1/2 C feta cheese, crumbled

1/4 tsp salt

1/4 tsp ground black pepper

Nonstick cooking oil spray


Directions:

  1. Preheat oven to 350 degrees Fahrenheit. Spray muffin tin generously with nonstick spray.

  2. Crack eggs into a large mixing bowl. Add salt and pepper and whisk together until the yolks and the whites are mixed well.

  3. Add cottage cheese, veggies (tomatoes and spinach) and feta cheese and whisk again.

  4. Using a spoon, transfer egg mixture to muffin tin, filling each muffin tin about 3/4 full.

  5. Bake in oven for about 25 minutes or until cooked through. Allow egg muffins to rest and cool for about 5-10 minutes before eating them and allow them to cool completely before storing in the fridge or freezer. You can defrost these overnight by thawing in the fridge and reheating in the microwave for about 20-30 seconds, or you can simply microwave from frozen for a bit longer, until heated throughout. Enjoy!

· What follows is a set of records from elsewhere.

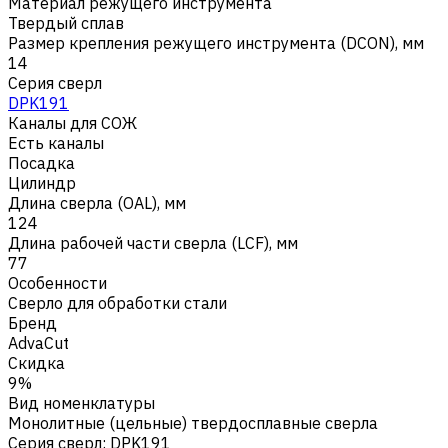
Материал режущего инструмента
Твердый сплав
Размер крепления режущего инструмента (DCON), мм
14
Серия сверл
DPK191
Каналы для СОЖ
Есть каналы
Посадка
Цилиндр
Длина сверла (OAL), мм
124
Длина рабочей части сверла (LCF), мм
77
Особенности
Сверло для обработки стали
Бренд
AdvaCut
Скидка
9%
Вид номенклатуры
Монолитные (цельные) твердосплавные сверла
Серия сверл
:
DPK191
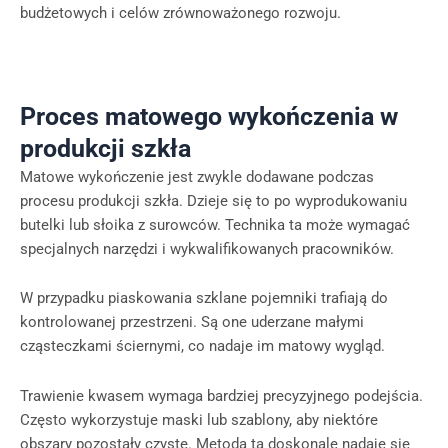
budżetowych i celów zrównoważonego rozwoju.
Proces matowego wykończenia w
produkcji szkła
Matowe wykończenie jest zwykle dodawane podczas
procesu produkcji szkła. Dzieje się to po wyprodukowaniu
butelki lub słoika z surowców. Technika ta może wymagać
specjalnych narzędzi i wykwalifikowanych pracowników.
W przypadku piaskowania szklane pojemniki trafiają do
kontrolowanej przestrzeni. Są one uderzane małymi
cząsteczkami ściernymi, co nadaje im matowy wygląd.
Trawienie kwasem wymaga bardziej precyzyjnego podejścia.
Często wykorzystuje maski lub szablony, aby niektóre
obszary pozostały czyste. Metoda ta doskonale nadaje się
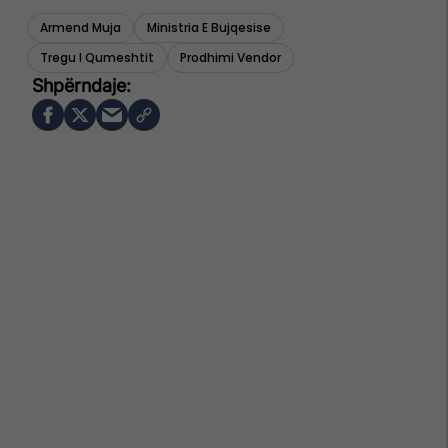
Armend Muja
Ministria E Bujqesise
Tregu I Qumeshtit
Prodhimi Vendor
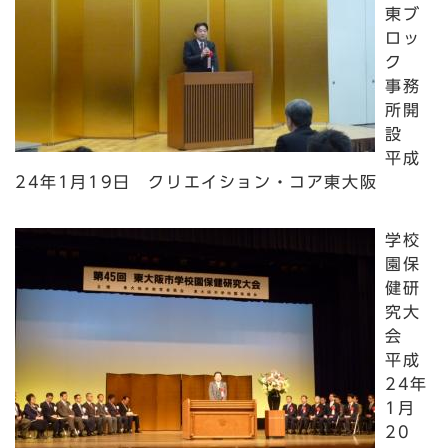
東ブ
ロッ
ク
事務
所開
設
平成
24年1月19日 クリエイション・コア東大阪
学校
園保
健研
究大
会
平成
24年
1月
20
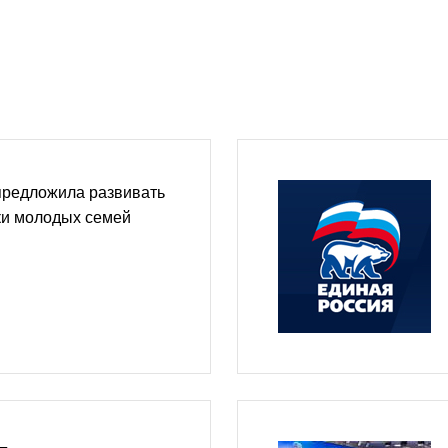
предложила развивать
и молодых семей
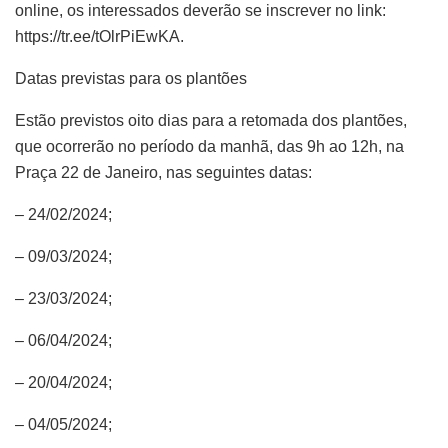
online, os interessados deverão se inscrever no link:
https://tr.ee/tOlrPiEwKA.
Datas previstas para os plantões
Estão previstos oito dias para a retomada dos plantões,
que ocorrerão no período da manhã, das 9h ao 12h, na
Praça 22 de Janeiro, nas seguintes datas:
– 24/02/2024;
– 09/03/2024;
– 23/03/2024;
– 06/04/2024;
– 20/04/2024;
– 04/05/2024;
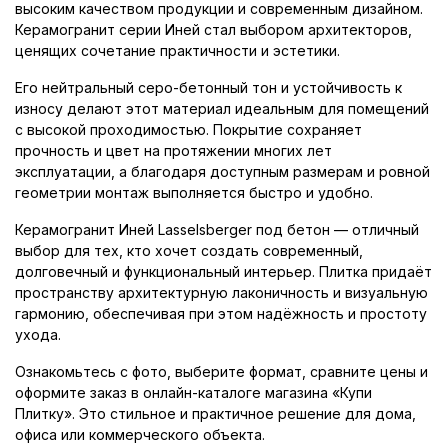
высоким качеством продукции и современным дизайном.
Керамогранит серии Иней стал выбором архитекторов,
ценящих сочетание практичности и эстетики.
Его нейтральный серо-бетонный тон и устойчивость к
износу делают этот материал идеальным для помещений
с высокой проходимостью. Покрытие сохраняет
прочность и цвет на протяжении многих лет
эксплуатации, а благодаря доступным размерам и ровной
геометрии монтаж выполняется быстро и удобно.
Керамогранит Иней Lasselsberger под бетон — отличный
выбор для тех, кто хочет создать современный,
долговечный и функциональный интерьер. Плитка придаёт
пространству архитектурную лаконичность и визуальную
гармонию, обеспечивая при этом надёжность и простоту
ухода.
Ознакомьтесь с фото, выберите формат, сравните цены и
оформите заказ в онлайн-каталоге магазина «Купи
Плитку». Это стильное и практичное решение для дома,
офиса или коммерческого объекта.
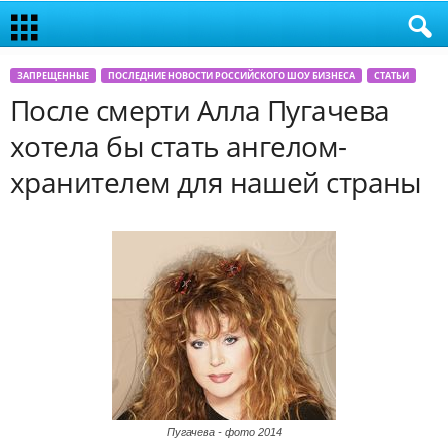
ЗАПРЕЩЕННЫЕ
ПОСЛЕДНИЕ НОВОСТИ РОССИЙСКОГО ШОУ БИЗНЕСА
СТАТЬИ
После смерти Алла Пугачева
хотела бы стать ангелом-
хранителем для нашей страны
Пугачева - фото 2014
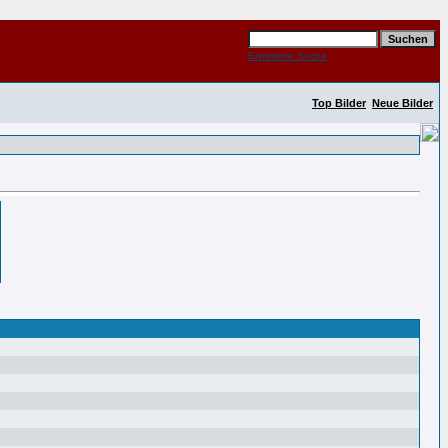
Erweiterte Suche
Top Bilder
Neue Bilder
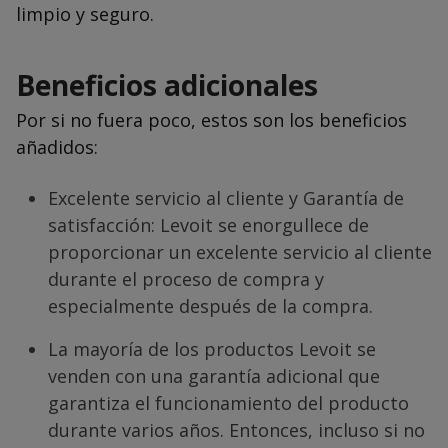
limpio y seguro.
Beneficios adicionales
Por si no fuera poco, estos son los beneficios
añadidos:
Excelente servicio al cliente y Garantía de
satisfacción: Levoit se enorgullece de
proporcionar un excelente servicio al cliente
durante el proceso de compra y
especialmente después de la compra.
La mayoría de los productos Levoit se
venden con una garantía adicional que
garantiza el funcionamiento del producto
durante varios años. Entonces, incluso si no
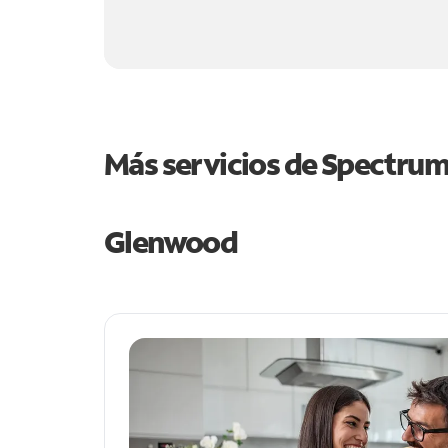
Más servicios de Spectru
Glenwood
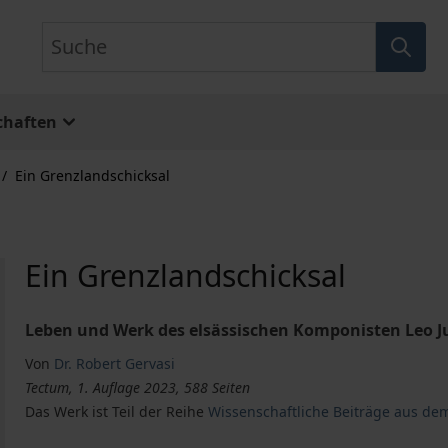
Suche
chaften
/
Ein Grenzlandschicksal
Ein Grenzlandschicksal
Leben und Werk des elsässischen Komponisten Leo J
Von
Dr. Robert Gervasi
Tectum, 1. Auflage 2023, 588 Seiten
Das Werk ist Teil der Reihe
Wissenschaftliche Beiträge aus de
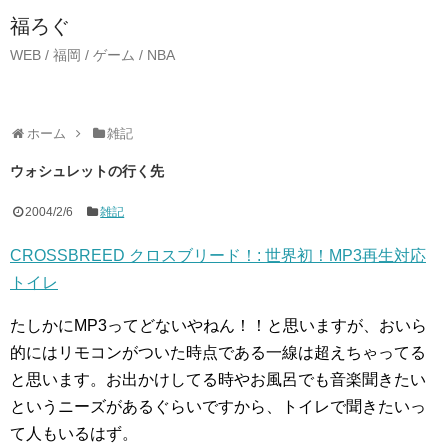
福ろぐ
WEB / 福岡 / ゲーム / NBA
ホーム
雑記
ウォシュレットの行く先
2004/2/6
雑記
CROSSBREED クロスブリード！: 世界初！MP3再生対応
トイレ
たしかにMP3ってどないやねん！！と思いますが、おいら
的にはリモコンがついた時点である一線は超えちゃってる
と思います。お出かけしてる時やお風呂でも音楽聞きたい
というニーズがあるぐらいですから、トイレで聞きたいっ
て人もいるはず。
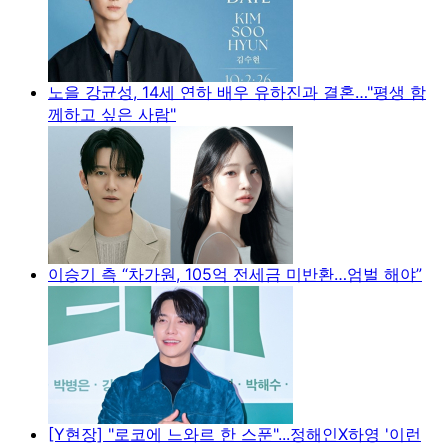
노을 강균성, 14세 연하 배우 유하진과 결혼…"평생 함
께하고 싶은 사람"
이승기 측 “차가원, 105억 전세금 미반환…엄벌 해야”
[Y현장] "로코에 느와르 한 스푼"...정해인X하영 '이런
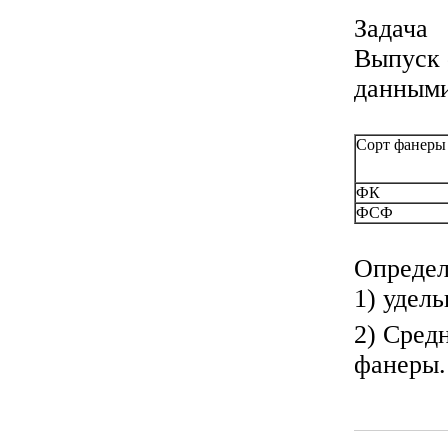
Задача
Выпуск 
данными
Сорт фанеры
ФК
ФСФ
Определ
1) удел
2) Сред
фанеры.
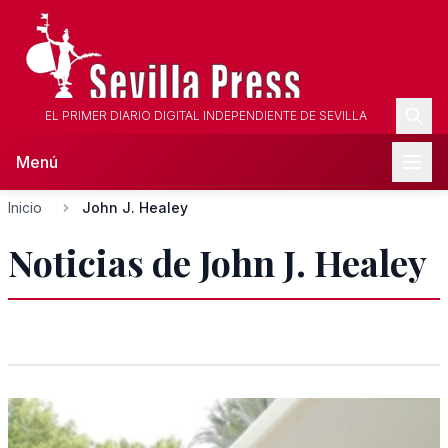
EL PRIMER DIARIO DIGITAL INDEPENDIENTE DE SEVILLA
Menú
Inicio
John J. Healey
Noticias de John J. Healey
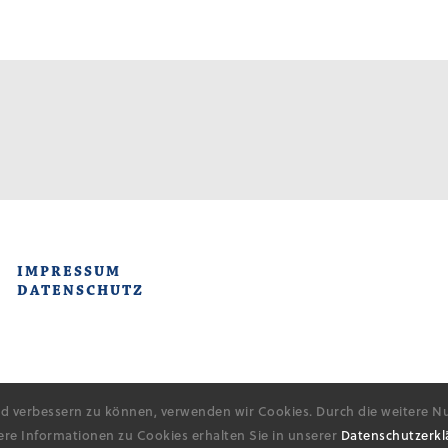
IMPRESSUM
DATENSCHUTZ
end verbessern zu können, verwenden wir Cookies. Durch die weitere
ere Informationen zu Cookies erhalten Sie in unserer
Datenschutzerk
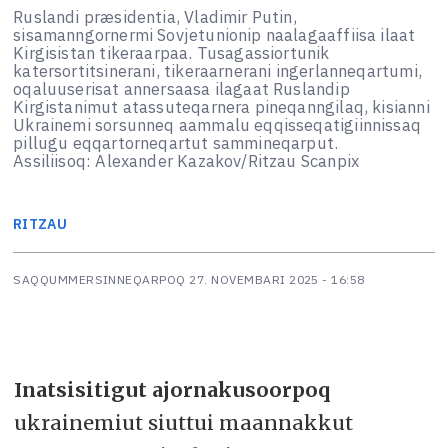
Ruslandi præsidentia, Vladimir Putin,
sisamanngornermi Sovjetunionip naalagaaffiisa ilaat
Kirgisistan tikeraarpaa. Tusagassiortunik
katersortitsinerani, tikeraarnerani ingerlanneqartumi,
oqaluuserisat annersaasa ilagaat Ruslandip
Kirgistanimut atassuteqarnera pineqanngilaq, kisianni
Ukrainemi sorsunneq aammalu eqqisseqatigiinnissaq
pillugu eqqartorneqartut sammineqarput.
Assiliisoq: Alexander Kazakov/Ritzau Scanpix
RITZAU
SAQQUMMERSINNEQARPOQ
27. NOVEMBARI 2025 - 16:58
Inatsisitigut ajornakusoorpoq
ukrainemiut siuttui maannakkut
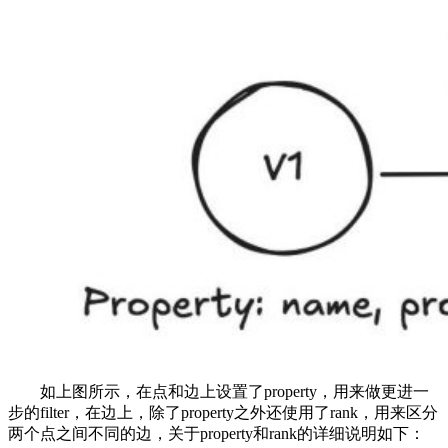
如上图所示，在点和边上设置了property，用来做更进一
步的filter，在边上，除了property之外还使用了rank，用来区分
两个点之间不同的边，关于property和rank的详细说明如下：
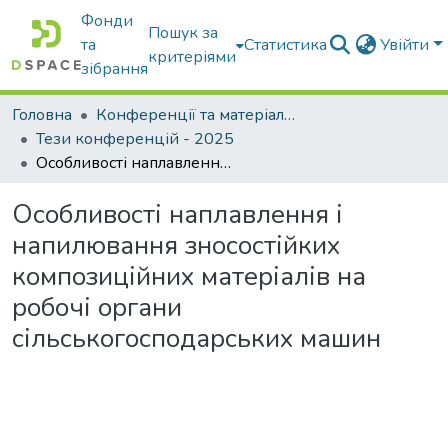
Фонди
Пошук за
та
Статистика
Увійти
критеріями
зібрання
Головна
Конференції та матеріали конференцій
Тези конференцій - 2025
Особливості наплавлення і напилювання зносостійких композиційних матеріалів на робочі органи сільськогосподарських машин
Особливості наплавлення і
напилювання зносостійких
композиційних матеріалів на
робочі органи
сільськогосподарських машин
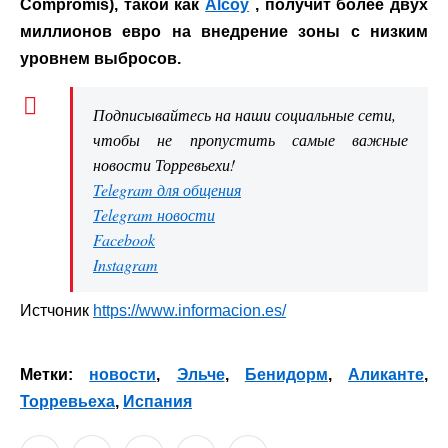
Compromís), такой как
Alcoy
,
получит более двух
миллионов евро на внедрение зоны с низким
уровнем выбросов.
Подписывайтесь на наши социальные сети,
чтобы не пропустить самые важные
новости Торревьехи!
Telegram для общения
Telegram новости
Facebook
Instagram
Истчоник
https://www.informacion.es/
Метки:
новости
,
Эльче
,
Бенидорм
,
Аликанте
,
Торревьеха
,
Испания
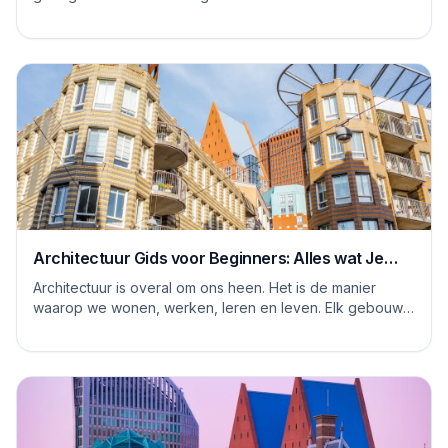
steentje bijdragen aan een duurzame...
Architectuur Gids voor Beginners: Alles wat Je
Moet Weten
Architectuur is overal om ons heen. Het is de manier
waarop we wonen, werken, leren en leven. Elk gebouw
vertelt een verhaal, en elke ruimte heeft ...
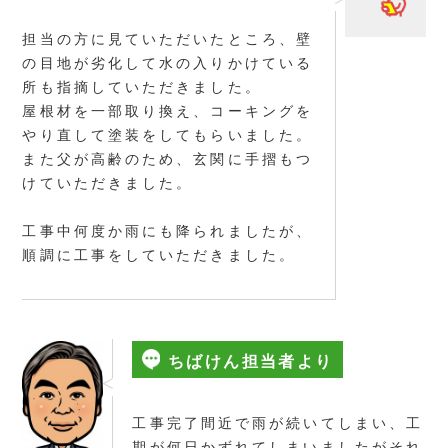
担当の方に見ていただいたところ、壁
の目地が劣化して水の入りかけている
所も指摘していただきました。
屋根材を一部取り換え、コーキングを
やり直して塗装をしてもらいました。
また父が高齢のため、玄関に手摺もつ
けていただきました。
工事中何度か雨にも降られましたが、
順調に工事をしていただきました。
ちばけん担当者より
工事完了間近で雨が続いてしまい、工
期が何日かずれてしまいましたがそれ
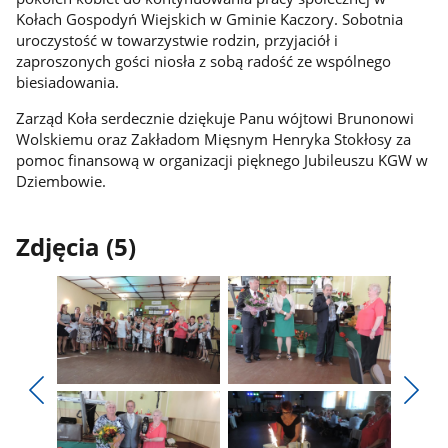
Kołach Gospodyń Wiejskich w Gminie Kaczory. Sobotnia
uroczystość w towarzystwie rodzin, przyjaciół i
zaproszonych gości niosła z sobą radość ze wspólnego
biesiadowania.
Zarząd Koła serdecznie dziękuje Panu wójtowi Brunonowi
Wolskiemu oraz Zakładom Mięsnym Henryka Stokłosy za
pomoc finansową w organizacji pięknego Jubileuszu KGW w
Dziembowie.
Zdjęcia (5)
Pokaż
Pokaż
zdjęcie
zdjęcie
Pokaż
Poka
1
2
poprzednie
nest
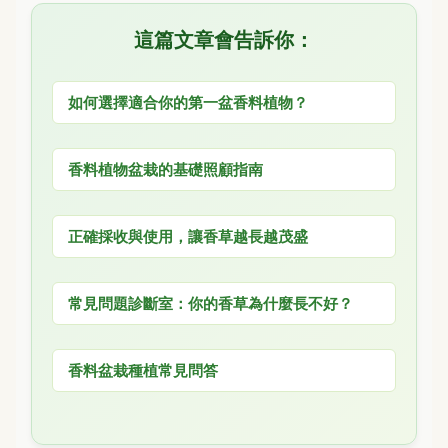
這篇文章會告訴你：
如何選擇適合你的第一盆香料植物？
香料植物盆栽的基礎照顧指南
正確採收與使用，讓香草越長越茂盛
常見問題診斷室：你的香草為什麼長不好？
香料盆栽種植常見問答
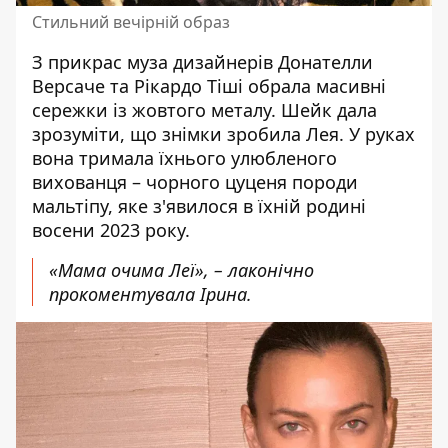
Стильний вечірній образ
З прикрас муза дизайнерів
Донателли
Версаче
та
Рікардо Тіші
обрала масивні
сережки із жовтого металу. Шейк дала
зрозуміти, що знімки зробила Лея. У руках
вона тримала їхнього улюбленого
вихованця – чорного цуценя породи
мальтіпу, яке з'явилося в їхній родині
восени 2023 року.
«Мама очима Леї», – лаконічно
прокоментувала Ірина.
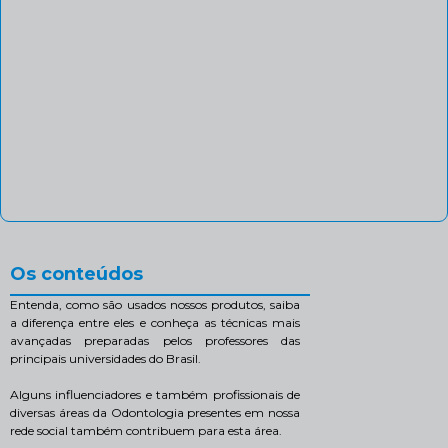
Os conteúdos
Entenda, como são usados nossos produtos, saiba
a diferença entre eles e conheça as técnicas mais
avançadas preparadas pelos professores das
principais universidades do Brasil.
Alguns influenciadores e também profissionais de
diversas áreas da Odontologia presentes em nossa
rede social também contribuem para esta área.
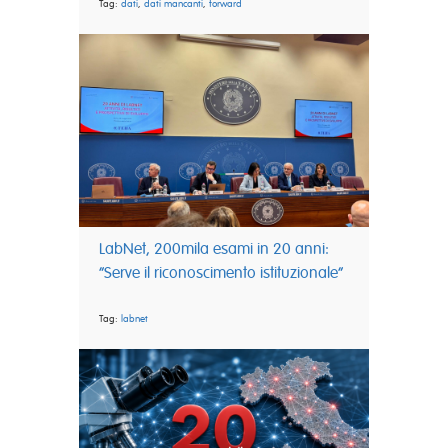
Tag:
dati
,
dati mancanti
,
forward
LabNet, 200mila esami in 20 anni:
“Serve il riconoscimento istituzionale”
Tag:
labnet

Ready to be stored in the fridge so we can enjoy these over the next few days!


Nutritional Analysis Per Serving (1 serving = 2 egg muffins):

Calories 145 calories, Total Fat 9 g, Saturated Fat 4 g, Cholesterol 260 mg, Carbohydrates 3 g, Fiber 0 g, Protein 12 g, Sodium 344 mg, Calcium 115 mg


*Analysis uses 4% milk-fat cottage cheese (not reduced fat or reduced sodium) and traditional feta cheese. Choosing reduced fat or reduced salt versions and different brands will alter the nutrient analysis of this food. This analysis is solely provided as an estimate.


* I recommend choosing certified gluten free items for all ingredients if all possible sources of cross-contact need to avoided, such as in the case of celiac disease.